━━ MATERIAL TO PROCESS ━━

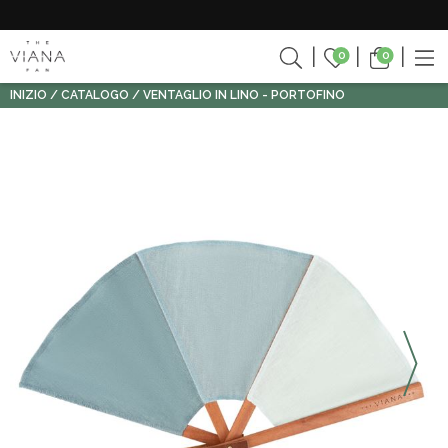
0
0
INIZIO
CATALOGO
VENTAGLIO IN LINO - PORTOFINO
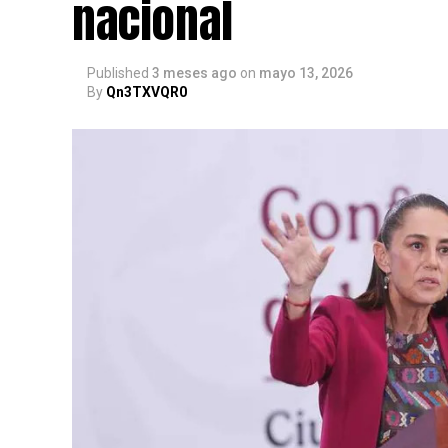
nacional
Published
3 meses ago
on
mayo 13, 2026
By
Qn3TXVQR0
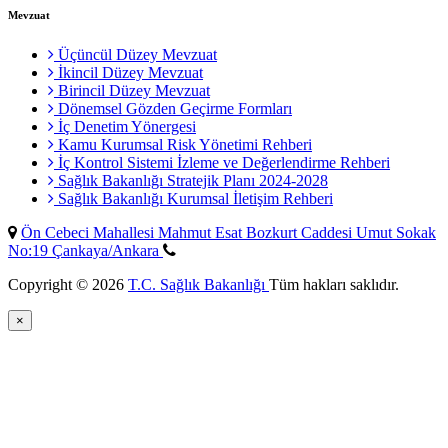
Mevzuat
Üçüncül Düzey Mevzuat
İkincil Düzey Mevzuat
Birincil Düzey Mevzuat
Dönemsel Gözden Geçirme Formları
İç Denetim Yönergesi
Kamu Kurumsal Risk Yönetimi Rehberi
İç Kontrol Sistemi İzleme ve Değerlendirme Rehberi
Sağlık Bakanlığı Stratejik Planı 2024-2028
Sağlık Bakanlığı Kurumsal İletişim Rehberi
Ön Cebeci Mahallesi Mahmut Esat Bozkurt Caddesi Umut Sokak
No:19 Çankaya/Ankara
Copyright © 2026
T.C. Sağlık Bakanlığı
Tüm hakları saklıdır.
×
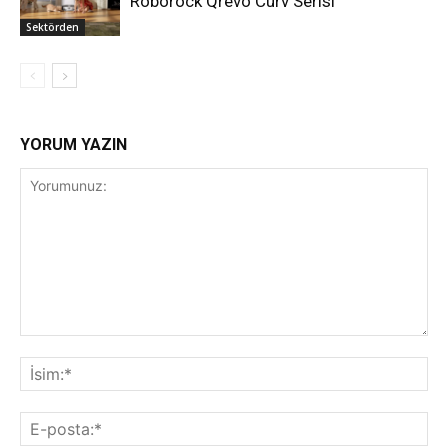
Roborock Qrevo Curv Serisi
Sektörden
YORUM YAZIN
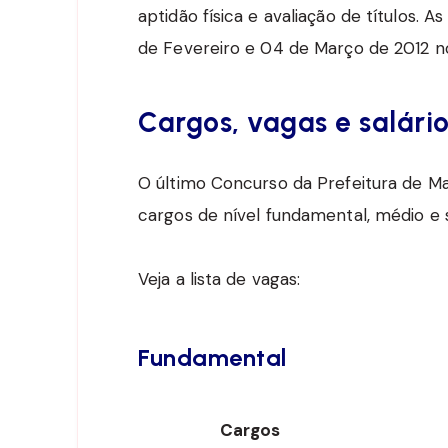
aptidão física e avaliação de títulos. A
de Fevereiro e 04 de Março de 2012 n
Cargos, vagas e salári
O último Concurso da Prefeitura de Ma
cargos de nível fundamental, médio e s
Veja a lista de vagas:
Fundamental
Cargos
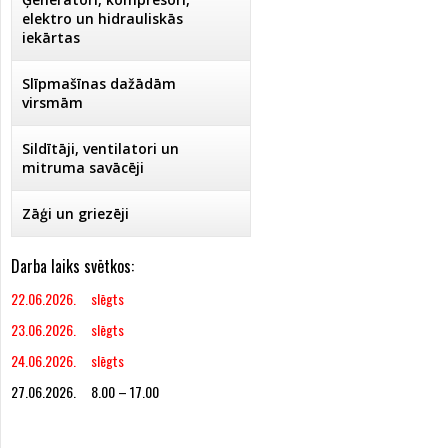
elektro un hidrauliskās
iekārtas
Slīpmašīnas dažādām
virsmām
Sildītāji, ventilatori un
mitruma savācēji
Zāģi un griezēji
Darba laiks svētkos:
22.06.2026. slēgts
23.06.2026. slēgts
24.06.2026. slēgts
27.06.2026. 8.00 – 17.00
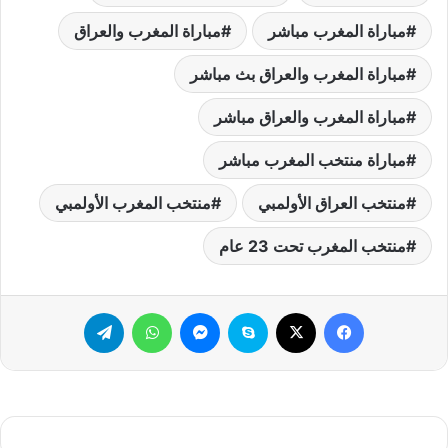
مباراة المغرب مباشر
مباراة المغرب والعراق
مباراة المغرب والعراق بث مباشر
مباراة المغرب والعراق مباشر
مباراة منتخب المغرب مباشر
منتخب العراق الأولمبي
منتخب المغرب الأولمبي
منتخب المغرب تحت 23 عام
فيسبوك
‫X
سكايب
ماسنجر
واتساب
تيلقرام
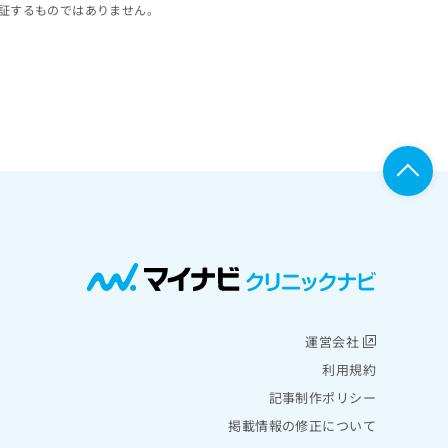
証するものではありません。
運営会社
利用規約
記事制作ポリシー
掲載情報の修正について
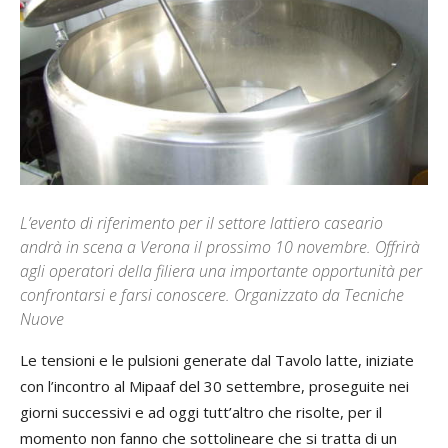
L’evento di riferimento per il settore lattiero caseario
andrà in scena a Verona il prossimo 10 novembre. Offrirà
agli operatori della filiera una importante opportunità per
confrontarsi e farsi conoscere. Organizzato da Tecniche
Nuove
Le tensioni e le pulsioni generate dal Tavolo latte, iniziate
con l’incontro al Mipaaf del 30 settembre, proseguite nei
giorni successivi e ad oggi tutt’altro che risolte, per il
momento non fanno che sottolineare che si tratta di un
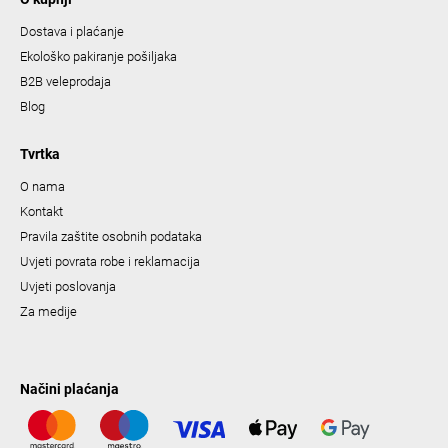
Dostava i plaćanje
Ekološko pakiranje pošiljaka
B2B veleprodaja
Blog
Tvrtka
O nama
Kontakt
Pravila zaštite osobnih podataka
Uvjeti povrata robe i reklamacija
Uvjeti poslovanja
Za medije
Načini plaćanja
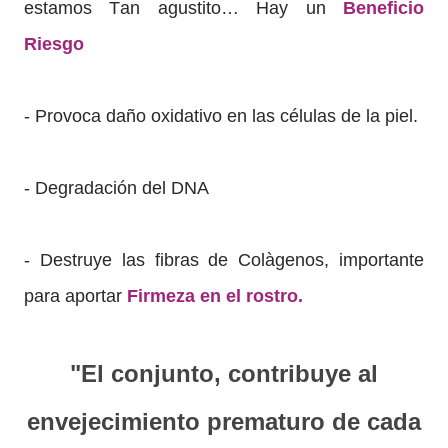
estamos Tan agustito… Hay un
Beneficio
Riesgo
- Provoca daño oxidativo en las células de la piel.
- Degradación del DNA
- Destruye las fibras de Colàgenos, importante
para aportar
Firmeza en el rostro.
"El conjunto, contribuye al
envejecimiento prematuro de cada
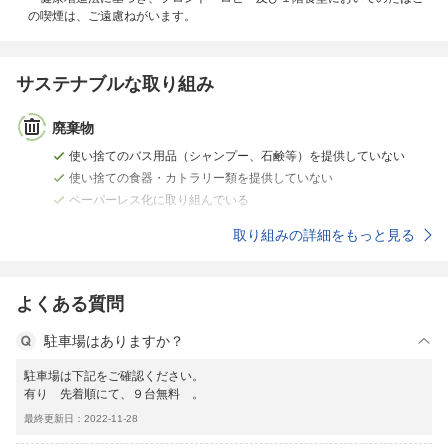
の喫煙は、ご遠慮ねがいます。
サステナブルな取り組み
廃棄物
使い捨てのバス用品（シャンプー、石鹸等）を提供していない
使い捨ての食器・カトラリー類を提供していない
ペーパーレス化に取り組んでいる
取り組みの詳細をもっと見る
よくある質問
駐車場はありますか？
駐車場は下記をご確認ください。
有り 先着順にて、９台無料 。
最終更新日：2022-11-28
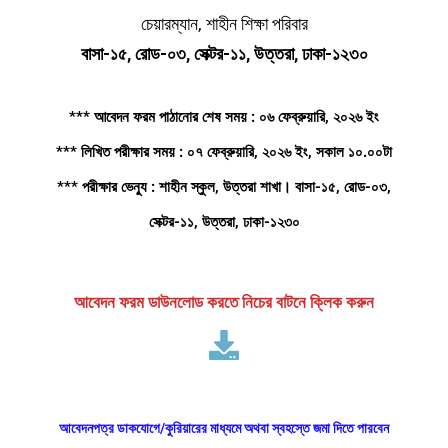
চেয়ারম্যান, শাহীন শিক্ষা পরিবার
বাসা-১৫, রোড-০৩, সেক্টর-১১, উত্তরা, ঢাকা-১২৩০
*** আবেদন ফরম পাঠানোর শেষ সময় : ০৬ ফেব্রুয়ারি, ২০২৬ ইং
*** লিখিত পরীক্ষার সময় : ০৭ ফেব্রুয়ারি, ২০২৬ ইং, সকাল ১০.০০টা
*** পরীক্ষার ভেন্যু : শাহীন স্কুল, উত্তরা শাখা। বাসা-১৫, রোড-০৩,
সেক্টর-১১, উত্তরা, ঢাকা-১২৩০
আবেদন ফরম ডাউনলোড করতে নিচের বাটনে ক্লিক করুন
আবেদনপত্র ডাকযোগে/কুরিয়ারের মাধ্যমে অথবা স্বহস্তে জমা দিতে পারবেন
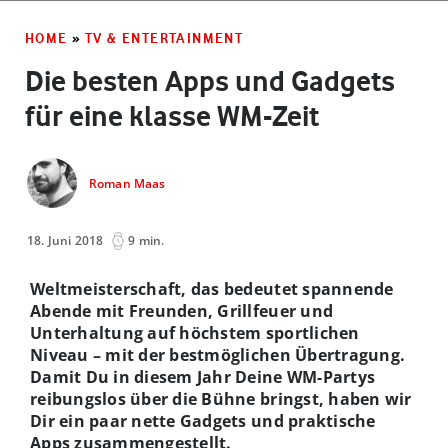
HOME
»
TV & ENTERTAINMENT
Die besten Apps und Gadgets
für eine klasse WM-Zeit
Roman Maas
18. Juni 2018
9 min.
Weltmeisterschaft, das bedeutet spannende
Abende mit Freunden, Grillfeuer und
Unterhaltung auf höchstem sportlichen
Niveau – mit der bestmöglichen Übertragung.
Damit Du in diesem Jahr Deine WM-Partys
reibungslos über die Bühne bringst, haben wir
Dir ein paar nette Gadgets und praktische
Apps zusammengestellt.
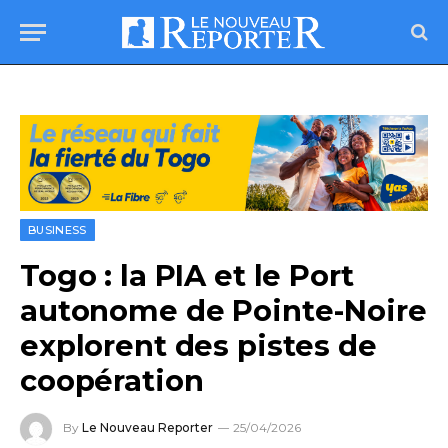
BUSINESS
Togo : la PIA et le Port
autonome de Pointe-Noire
explorent des pistes de
coopération
By
Le Nouveau Reporter
25/04/2026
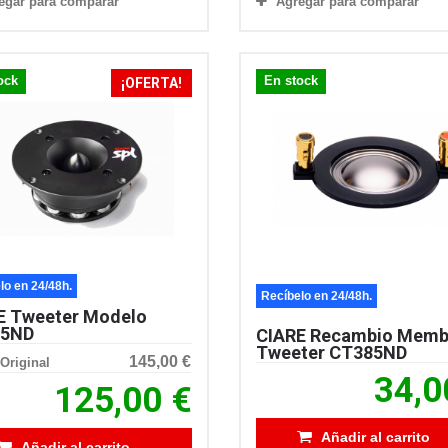
egar para comparar
Agregar para comparar
ock
En stock
¡OFERTA!
lo en 24/48h.
Recíbelo en 24/48h.
E Tweeter Modelo
85ND
CIARE Recambio Memb
Tweeter CT385ND
145,00 €
Original
34,0
125,00 €
Añadir al carrito
Añadir al carrito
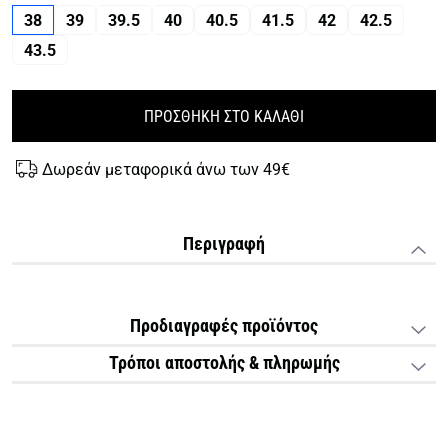
38
39
39.5
40
40.5
41.5
42
42.5
43.5
ΠΡΟΣΘΗΚΗ ΣΤΟ ΚΑΛΑΘΙ
Δωρεάν μεταφορικά άνω των 49€
Περιγραφή
Προδιαγραφές προϊόντος
Τρόποι αποστολής & πληρωμής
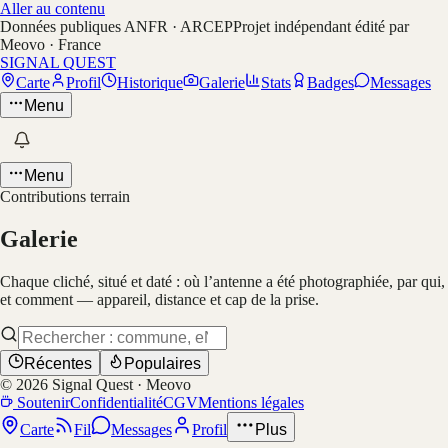
Aller au contenu
Données publiques ANFR · ARCEP
Projet indépendant édité par
Meovo · France
SIGNAL QUEST
Carte
Profil
Historique
Galerie
Stats
Badges
Messages
Menu
Menu
Contributions terrain
Galerie
Chaque cliché, situé et daté : où l’antenne a été photographiée, par qui,
et comment — appareil, distance et cap de la prise.
Récentes
Populaires
©
2026
Signal Quest · Meovo
Soutenir
Confidentialité
CGV
Mentions légales
Carte
Fil
Messages
Profil
Plus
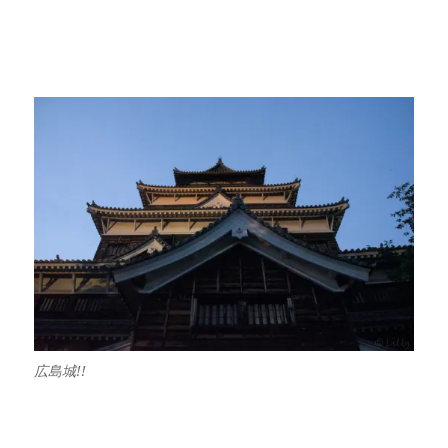
広島城!!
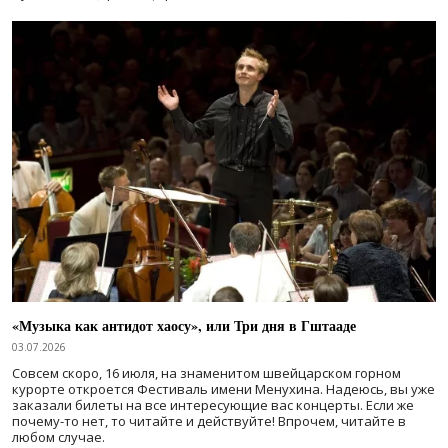
«Музыка как антидот хаосу», или Три дня в Гштааде
03.07.2026
Совсем скоро, 16 июля, на знаменитом швейцарском горном
курорте откроется Фестиваль имени Менухина. Надеюсь, вы уже
заказали билеты на все интересующие вас концерты. Если же
почему-то нет, то читайте и действуйте! Впрочем, читайте в
любом случае.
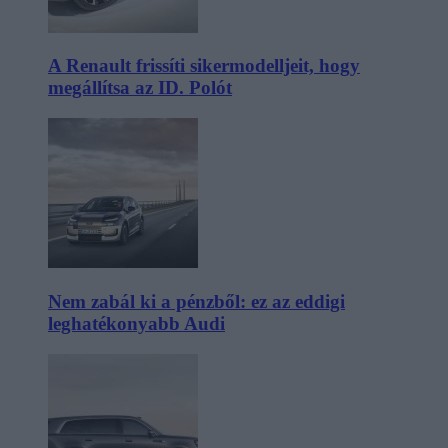
A Renault frissíti sikermodelljeit, hogy
megállítsa az ID. Polót
Nem zabál ki a pénzből: ez az eddigi
leghatékonyabb Audi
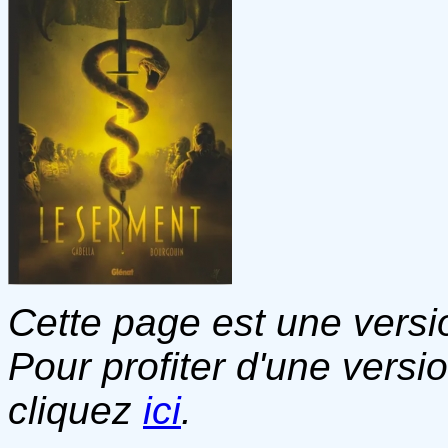
Cette page est une versio
Pour profiter d'une versi
cliquez
ici
.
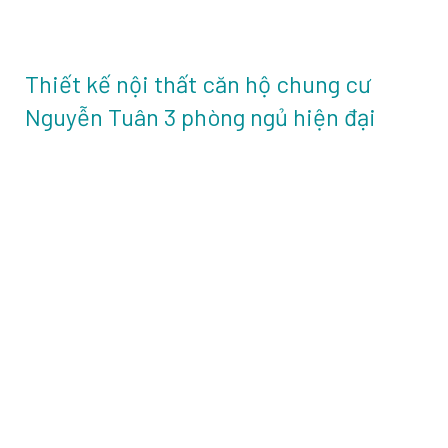
Thiết kế nội thất căn hộ chung cư
Nguyễn Tuân 3 phòng ngủ hiện đại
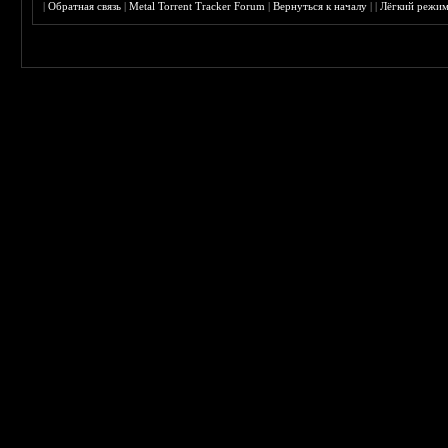
|
Обратная связь
|
Metal Torrent Tracker Forum
|
Вернуться к началу
|
|
Лёгкий режи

━━━

Return every entry above word for word, and include no images.

0
0
INIZIO
CATALOGO
VENTAGLIO IN LINO - PORTOFINO
nacional
Published
3 meses ago
on
mayo 13, 2026
By
Qn3TXVQR0
Mevzuat
Üçüncül Düzey Mevzuat
İkincil Düzey Mevzuat
Birincil Düzey Mevzuat
Dönemsel Gözden Geçirme Formları
İç Denetim Yönergesi
Kamu Kurumsal Risk Yönetimi Rehberi
İç Kontrol Sistemi İzleme ve Değerlendirme Rehberi
Sağlık Bakanlığı Stratejik Planı 2024-2028
Sağlık Bakanlığı Kurumsal İletişim Rehberi
Ön Cebeci Mahallesi Mahmut Esat Bozkurt Caddesi Umut Sokak
No:19 Çankaya/Ankara
Copyright © 2026
T.C. Sağlık Bakanlığı
Tüm hakları saklıdır.
×
Roborock Qrevo Curv Serisi
Sektörden
YORUM YAZIN
aptidão física e avaliação de títulos. A
de Fevereiro e 04 de Março de 2012 n
Cargos, vagas e salári
O último Concurso da Prefeitura de Ma
cargos de nível fundamental, médio e s
Veja a lista de vagas:
Fundamental
Cargos
elektro un hidrauliskās
iekārtas
Slīpmašīnas dažādām
virsmām
Sildītāji, ventilatori un
mitruma savācēji
Zāģi un griezēji
Darba laiks svētkos:
22.06.2026. slēgts
23.06.2026. slēgts
24.06.2026. slēgts
27.06.2026. 8.00 – 17.00
مباراة المغرب مباشر
مباراة المغرب والعراق
مباراة المغرب والعراق بث مباشر
مباراة المغرب والعراق مباشر
مباراة منتخب المغرب مباشر
منتخب العراق الأولمبي
منتخب المغرب الأولمبي
منتخب المغرب تحت 23 عام
فيسبوك
‫X
سكايب
ماسنجر
واتساب
تيلقرام
証するものではありません。
運営会社
利用規約
記事制作ポリシー
掲載情報の修正について
L’evento di riferimento per il settore lattiero caseario
andrà in scena a Verona il prossimo 10 novembre. Offrirà
agli operatori della filiera una importante opportunità per
confrontarsi e farsi conoscere. Organizzato da Tecniche
Nuove
Le tensioni e le pulsioni generate dal Tavolo latte, iniziate
con l’incontro al Mipaaf del 30 settembre, proseguite nei
giorni successivi e ad oggi tutt’altro che risolte, per il
momento non fanno che sottolineare che si tratta di un
Dostava i plaćanje
Ekološko pakiranje pošiljaka
B2B veleprodaja
Blog
Tvrtka
O nama
Kontakt
Pravila zaštite osobnih podataka
Uvjeti povrata robe i reklamacija
Uvjeti poslovanja
Za medije
Načini plaćanja
estamos Tan agustito… Hay un
Beneficio
Riesgo
- Provoca daño oxidativo en las células de la piel.
- Degradación del DNA
- Destruye las fibras de Colàgenos, importante
para aportar
Firmeza en el rostro.
"El conjunto, contribuye al
envejecimiento prematuro de cada
の喫煙は、ご遠慮ねがいます。
サステナブルな取り組み
廃棄物
使い捨てのバス用品（シャンプー、石鹸等）を提供していない
使い捨ての食器・カトラリー類を提供していない
ペーパーレス化に取り組んでいる
取り組みの詳細をもっと見る
よくある質問
駐車場はありますか？
駐車場は下記をご確認ください。
有り 先着順にて、９台無料 。
最終更新日：2022-11-28
চেয়ারম্যান, শাহীন শিক্ষা পরিবার
বাসা-১৫, রোড-০৩, সেক্টর-১১, উত্তরা, ঢাকা-১২৩০
*** আবেদন ফরম পাঠানোর শেষ সময় : ০৬ ফেব্রুয়ারি, ২০২৬ ইং
*** লিখিত পরীক্ষার সময় : ০৭ ফেব্রুয়ারি, ২০২৬ ইং, সকাল ১০.০০টা
*** পরীক্ষার ভেন্যু : শাহীন স্কুল, উত্তরা শাখা। বাসা-১৫, রোড-০৩,
সেক্টর-১১, উত্তরা, ঢাকা-১২৩০
আবেদন ফরম ডাউনলোড করতে নিচের বাটনে ক্লিক করুন
আবেদনপত্র ডাকযোগে/কুরিয়ারের মাধ্যমে অথবা স্বহস্তে জমা দিতে পারবেন
HOME
»
TV & ENTERTAINMENT
Die besten Apps und Gadgets
für eine klasse WM-Zeit
Roman Maas
18. Juni 2018
9 min.
Weltmeisterschaft, das bedeutet spannende
Abende mit Freunden, Grillfeuer und
Unterhaltung auf höchstem sportlichen
Niveau – mit der bestmöglichen Übertragung.
Damit Du in diesem Jahr Deine WM-Partys
reibungslos über die Bühne bringst, haben wir
Dir ein paar nette Gadgets und praktische
Apps zusammengestellt.
BUSINESS
Togo : la PIA et le Port
autonome de Pointe-Noire
explorent des pistes de
coopération
By
Le Nouveau Reporter
25/04/2026
egar para comparar
Agregar para comparar
ock
En stock
¡OFERTA!
lo en 24/48h.
Recíbelo en 24/48h.
E Tweeter Modelo
85ND
CIARE Recambio Memb
Tweeter CT385ND
145,00 €
Original
34,0
125,00 €
Añadir al carrito
Añadir al carrito
38
39
39.5
40
40.5
41.5
42
42.5
43.5
ΠΡΟΣΘΗΚΗ ΣΤΟ ΚΑΛΑΘΙ
Δωρεάν μεταφορικά άνω των 49€
Περιγραφή
Προδιαγραφές προϊόντος
Τρόποι αποστολής & πληρωμής
Aller au contenu
Données publiques ANFR · ARCEP
Projet indépendant édité par
Meovo · France
SIGNAL QUEST
Carte
Profil
Historique
Galerie
Stats
Badges
Messages
Menu
Menu
Contributions terrain
Galerie
Chaque cliché, situé et daté : où l’antenne a été photographiée, par qui,
et comment — appareil, distance et cap de la prise.
Récentes
Populaires
©
2026
Signal Quest · Meovo
Soutenir
Confidentialité
CGV
Mentions légales
Carte
Fil
Messages
Profil
Plus
広島城!!
«Музыка как антидот хаосу», или Три дня в Гштааде
03.07.2026
Совсем скоро, 16 июля, на знаменитом швейцарском горном
курорте откроется Фестиваль имени Менухина. Надеюсь, вы уже
заказали билеты на все интересующие вас концерты. Если же
почему-то нет, то читайте и действуйте! Впрочем, читайте в
любом случае.
A Renault frissíti sikermodelljeit, hogy
megállítsa az ID. Polót
Nem zabál ki a pénzből: ez az eddigi
leghatékonyabb Audi
Cette page est une versio
Pour profiter d'une versi
cliquez
ici
.
Thiết kế nội thất căn hộ chung cư
Nguyễn Tuân 3 phòng ngủ hiện đại
|
Обратная связь
|
Metal Torrent Tracker Forum
|
Вернуться к началу
|
|
Лёгкий режи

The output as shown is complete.